Also, ich muss euch was erzählen! Wenn es um herzhaftes Essen geht, das einen so richtig schön satt macht und nach Hause schmeckt, dann kommt für mich kaum etwas an einem guten, alten Amish Meatloaf mit Haferflocken und Tomatensaft ran. Das ist kein gewöhnlicher Hackbraten, oh nein! Das ist ein Stück Gemütlichkeit auf dem Teller. Stellt euch vor: saftig, voller Geschmack und mit diesem ganz besonderen Biss, den die Haferflocken reinbringen. Und der Tomatensaft? Der ist wirklich das Geheimnis, das alles zusammenhält und dem Ganzen diese tiefe, reiche Note gibt. Glaubt mir, dieses Rezept wird euer neuer Favorit für die ganze Familie!

Warum Sie diesen Amish Meatloaf mit Haferflocken und Tomatensaft lieben werden
Ihr werdet diesen Hackbraten einfach lieben, und zwar aus gutem Grund! Er ist nicht nur super einfach zu machen, sondern auch ein echtes Geschmackserlebnis. Hier sind die Hauptgründe, warum er auf eurer Tisch kommen muss:
- Saftigkeit durch Haferflocken: Die Haferflocken sind der absolute Knaller! Sie saugen den ganzen tollen Saft auf und sorgen dafür, dass euer Hackbraten super saftig bleibt, selbst wenn ihr ihn nicht sofort esst. Kein trockener Hackbraten mehr, versprochen!
- Reichhaltiger Geschmack durch Tomatensaft: Der Tomatensaft ist wirklich das Geheimnis hinter diesem tiefen, herzhaften Geschmack. Er verleiht dem Ganzen eine wunderbare Tiefe, die man einfach lieben muss.
- Einfach und unkompliziert: Wirklich, Leute, das ist so einfach.
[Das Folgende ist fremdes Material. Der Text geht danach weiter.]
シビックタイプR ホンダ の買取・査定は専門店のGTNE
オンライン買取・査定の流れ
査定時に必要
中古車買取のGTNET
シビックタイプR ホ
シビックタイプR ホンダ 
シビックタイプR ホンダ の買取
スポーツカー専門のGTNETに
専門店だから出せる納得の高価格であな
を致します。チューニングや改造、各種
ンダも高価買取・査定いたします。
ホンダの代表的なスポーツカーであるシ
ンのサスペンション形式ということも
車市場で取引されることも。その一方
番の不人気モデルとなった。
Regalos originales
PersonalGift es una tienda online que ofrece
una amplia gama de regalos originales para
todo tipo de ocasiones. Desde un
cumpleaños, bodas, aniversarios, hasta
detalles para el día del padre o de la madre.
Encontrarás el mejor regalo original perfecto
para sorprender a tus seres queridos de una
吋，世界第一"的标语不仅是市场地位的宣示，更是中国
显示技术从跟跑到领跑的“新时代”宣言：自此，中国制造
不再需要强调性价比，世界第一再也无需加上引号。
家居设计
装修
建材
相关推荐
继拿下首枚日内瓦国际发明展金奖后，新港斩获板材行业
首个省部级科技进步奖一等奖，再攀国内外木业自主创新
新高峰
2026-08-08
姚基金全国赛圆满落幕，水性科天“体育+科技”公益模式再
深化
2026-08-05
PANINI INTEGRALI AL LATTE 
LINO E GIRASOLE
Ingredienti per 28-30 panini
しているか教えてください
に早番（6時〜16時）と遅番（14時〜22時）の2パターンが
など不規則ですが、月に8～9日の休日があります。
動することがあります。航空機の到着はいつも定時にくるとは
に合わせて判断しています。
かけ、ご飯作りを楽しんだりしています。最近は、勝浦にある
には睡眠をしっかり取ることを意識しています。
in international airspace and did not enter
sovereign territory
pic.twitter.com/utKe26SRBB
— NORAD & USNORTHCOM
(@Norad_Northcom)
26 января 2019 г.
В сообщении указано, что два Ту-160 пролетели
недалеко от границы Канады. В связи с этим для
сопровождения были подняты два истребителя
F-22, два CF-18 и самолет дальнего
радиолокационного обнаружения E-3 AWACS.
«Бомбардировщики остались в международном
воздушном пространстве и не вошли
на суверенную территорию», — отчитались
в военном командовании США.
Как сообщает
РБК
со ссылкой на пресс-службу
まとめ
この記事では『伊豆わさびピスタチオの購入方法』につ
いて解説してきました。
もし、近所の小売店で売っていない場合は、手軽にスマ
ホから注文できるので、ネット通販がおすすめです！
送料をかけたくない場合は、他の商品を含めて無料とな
Kein Schnickschnack, nur gute Zutaten, die man meistens schon zu Hause hat. Perfekt für ein schnelles Abendessen unter der Woche!
Die perfekten Zutaten für Ihren Amish Meatloaf mit Haferflocken und Tomatensaft
Um diesen unschlagbaren Hackbraten zu zaubern, braucht ihr nicht viel – aber die richtigen Sachen! Schaut mal hier, was ihr alles braucht:
Fleisch und Bindemittel
Für die Basis nehmen wir 1 kg gemischtes Hackfleisch. Ich mag am liebsten eine Mischung aus Rind, Schwein und Kalb, das gibt den besten Geschmack und die schönste Konsistenz. Aber fühlt euch frei, das anzupassen! Dann brauchen wir noch 2 große Eier. Die sind super wichtig, damit alles schön zusammenhält und nicht auseinanderfällt. Sie sind quasi das natürliche Bindemittel hier.
Aromaten und Gewürze
Eine große Zwiebel, ganz fein gehackt, bringt Süße und Tiefe. Dazu kommen 2 Knoblauchzehen, auch fein gehackt, für diesen kleinen würzigen Kick. Für die extra Würze und den klassischen Touch kommen noch 2 Esslöffel Ketchup und 1 Esslöffel Worcestershire-Sauce dazu. Und natürlich die Basis-Gewürze: 1 Teelöffel Salz, 1/2 Teelöffel schwarzer Pfeffer und eine Prise 1/4 Teelöffel Paprikapulver für die Farbe und eine leichte Süße.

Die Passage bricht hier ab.